In 2016 Kirstie was diagnosed with cancer.  In 2017 it was discovered that it had spread.  She tried everything to stop it growing.  Hormone blockers, immunotherapy, chemotherapy, vegan diets, Harley Street Doctors, deep counselling and therapy.  But the cancer would not be tamed.  It was very aggressive.  But she was never a victim of her situation.  She never asked, “why me”.  She never played the cancer card to gain an advantage.  I still have so much to learn from her in how to face challenge with courage, determination and grit.  She never gave up.  I am so proud of her.

We had a wonderful marriage.  But it wasn’t without difficulties.  I remember asking her oncologist what the side effects were of the hormone blocker treatments were.  She looked at me and said, “you’ll get it in the neck”.  And she wasn’t wrong.  She could be feisty, but feisty for what was right, feisty against injustice, feisty to defend the defenceless.
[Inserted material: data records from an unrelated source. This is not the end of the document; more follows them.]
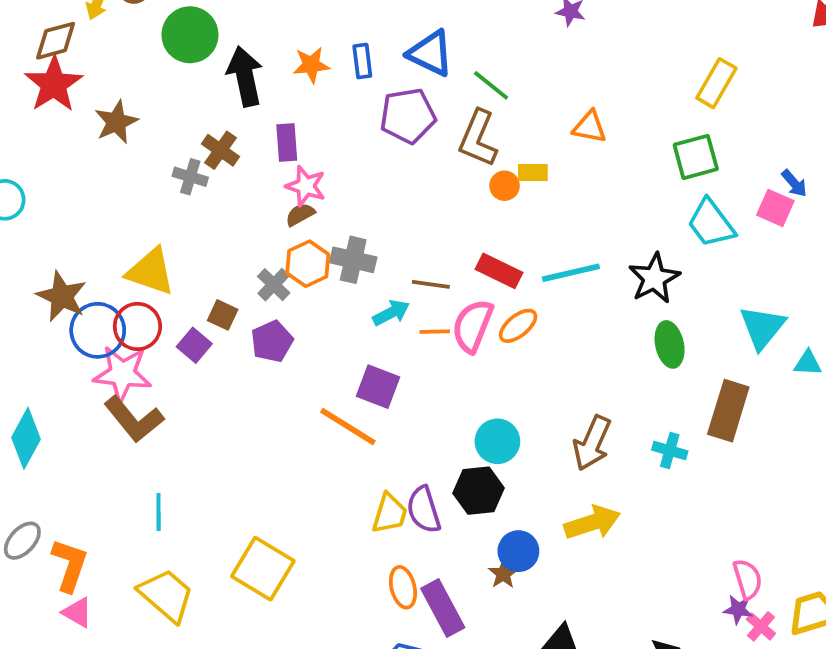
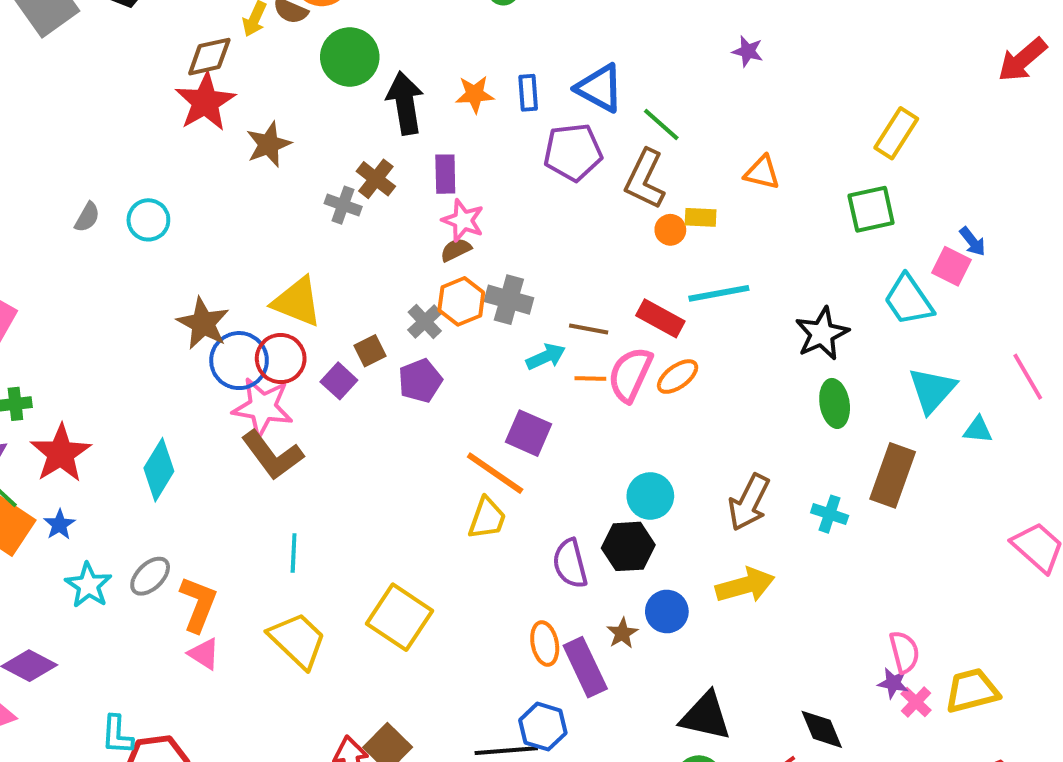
cyan trapezoid: (711, 223) -> (909, 300), moved
cyan line: (571, 273) -> (719, 293), moved
brown square: (223, 315) -> (370, 351), turned 36
yellow trapezoid: (390, 513) -> (487, 518), moved
brown star: (503, 574) -> (622, 633), moved

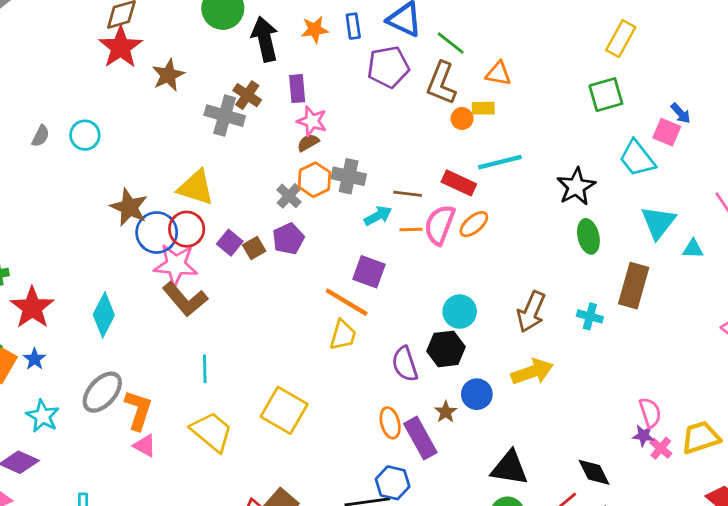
orange triangle: (762, 173) -> (498, 74), moved
gray cross: (343, 205) -> (225, 116), size x1.5
brown square: (370, 351) -> (254, 248), moved
gray ellipse: (150, 576) -> (102, 392), size x1.4
cyan star: (88, 585) -> (43, 416), moved

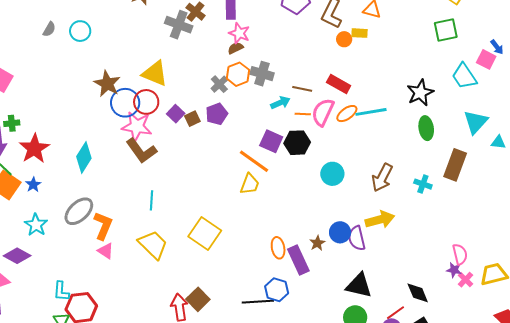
cyan line: (500, 162) -> (371, 112), moved
black hexagon: (446, 349) -> (297, 143), moved
purple semicircle: (405, 364) -> (357, 238), moved

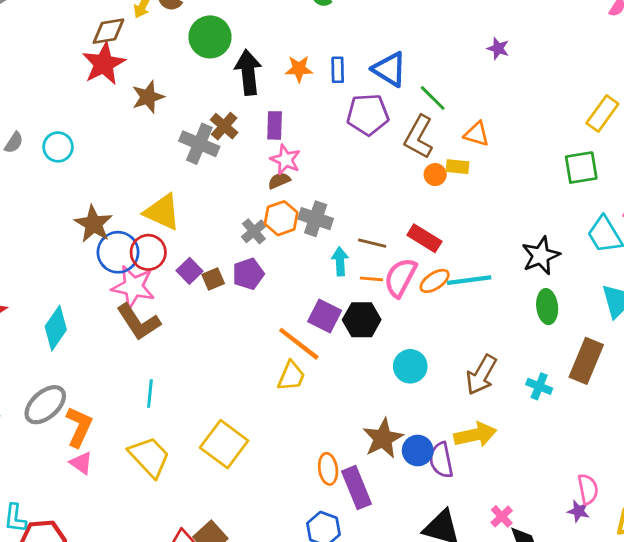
cyan arrow: (280, 103) -> (340, 261), turned -72
brown star: (317, 243) -> (383, 438), moved, size x1.8
pink cross: (466, 280) -> (502, 516), moved

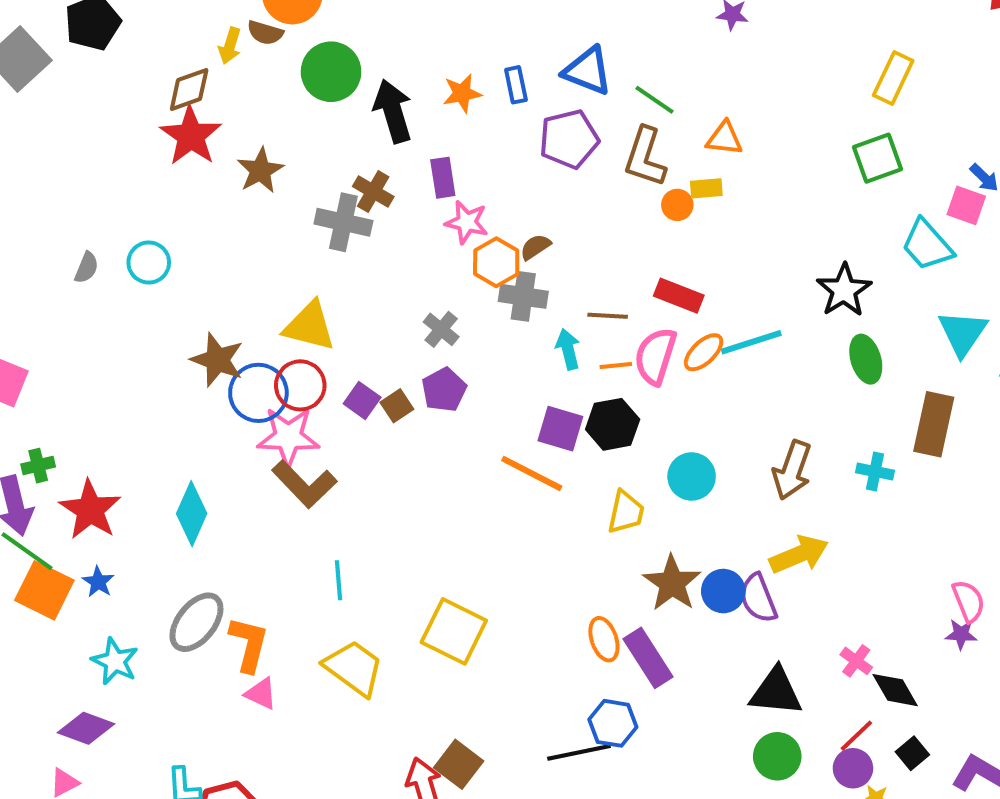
brown semicircle: (279, 181) -> (535, 247), moved
orange hexagon: (281, 218) -> (496, 262), moved
yellow trapezoid: (291, 376) -> (626, 512), moved

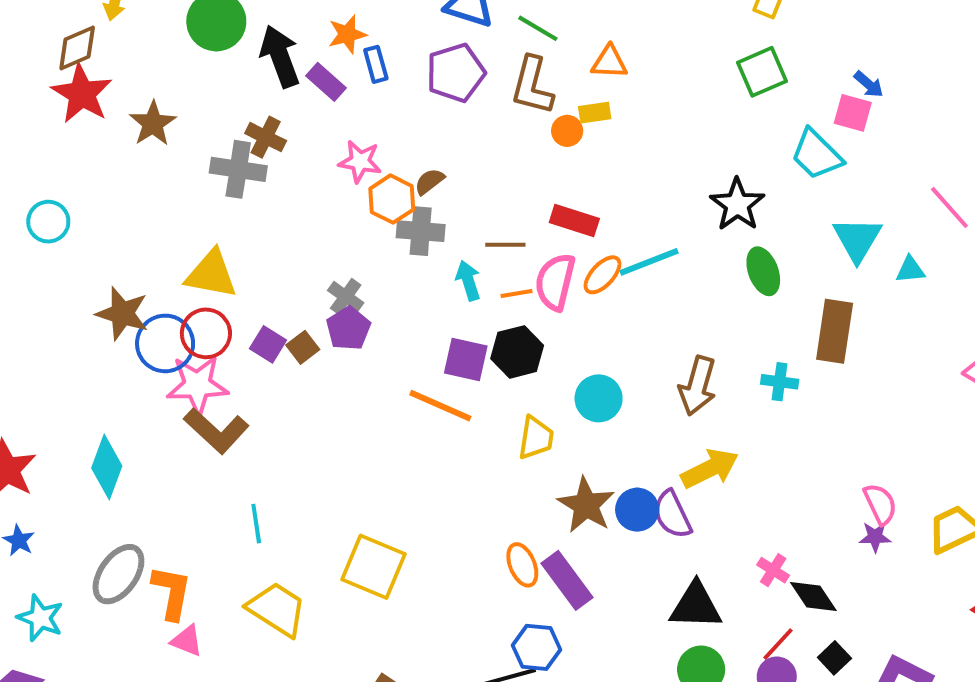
blue rectangle: (516, 85) -> (376, 64), moved
purple rectangle: (443, 178) -> (326, 82), moved, turned -36
gray cross: (441, 329) -> (346, 297), moved

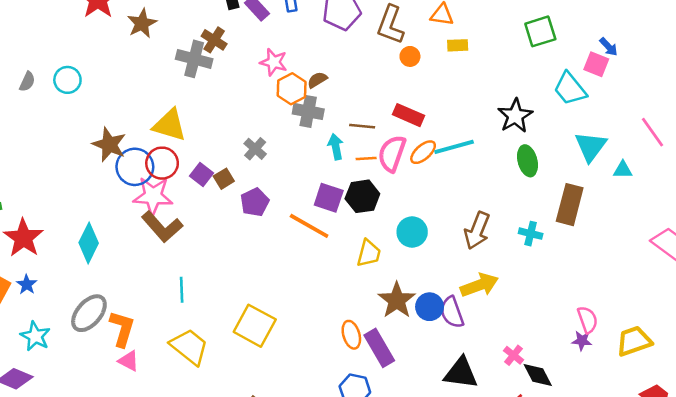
yellow rectangle: (595, 113) -> (458, 45), moved
purple pentagon: (348, 328) -> (255, 202), moved

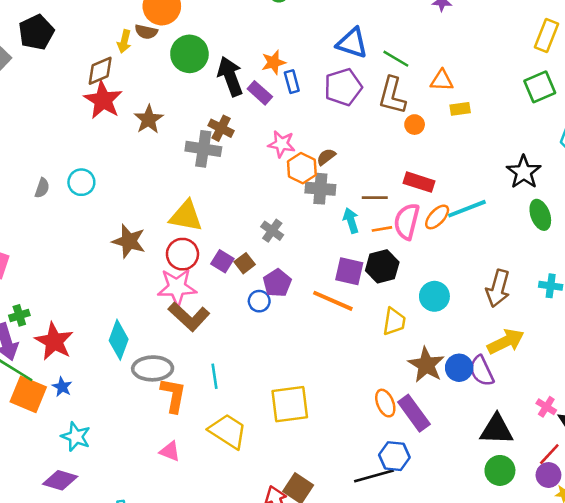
blue circle: (135, 167) -> (259, 301), moved, size x0.6
gray ellipse: (89, 313) -> (153, 368), moved, turned 54
yellow square: (255, 326) -> (290, 404), turned -30
orange L-shape: (122, 329) -> (173, 395), moved

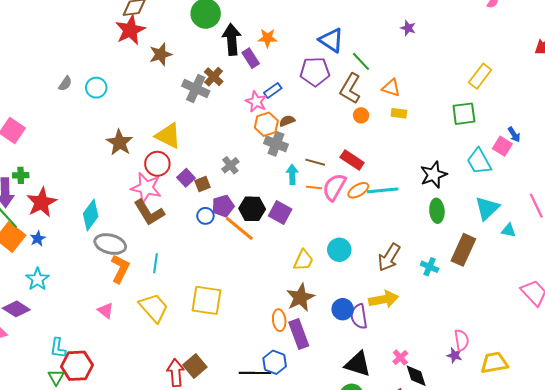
blue rectangle: (292, 82) -> (273, 91), moved, turned 54
black hexagon: (382, 266) -> (252, 209), moved
orange line: (333, 301) -> (239, 228), moved
brown star: (426, 365) -> (300, 298), moved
As Kirstie’s cancer advanced, we moved to Paisley to be in a bungalow as her mobility was reduced.  Again, Kirstie got stuck into the local community.  Building relationships.  Hosting a Macmillan Coffee morning one year and this year organising a socially distance coffee morning by delivering the cakes to people’s front doors.  She raised £415 just weeks before she died doing this.
Her last outing was with Daniel, our eight-year-old son, to a shopping centre to buy items for a shoebox appeal to send to an under privileged child in a different country.  It is so fitted to Kirstie’s nature that this was the last thing she did.  Once again thinking and giving to others.  Selfless to the end.

Kirstie was the champion of the stay at home mum.  She was the champion of the working mum.  She was the champion of the homeless.  She was the champion of the immigrant.  She was the champion o f those on hard times.  She was my children’s champion.  She was my champion.

She died and now in the heaven.  I genuinely believe this.  I you have doubts I would love to show you why Kirstie and I believe what we do.  She ran the race and claimed her victors crown of glory.

"His master replied, 'Well done, good and faithful servant! You have been faithful with a few things; I will put you in charge of many things. Come and share your master's happiness!' – Matthew 25:23

I’ve spent almost 20 years falling in love with Kirstie and I still am.  I miss so dearly.  Until we meet again in Glory.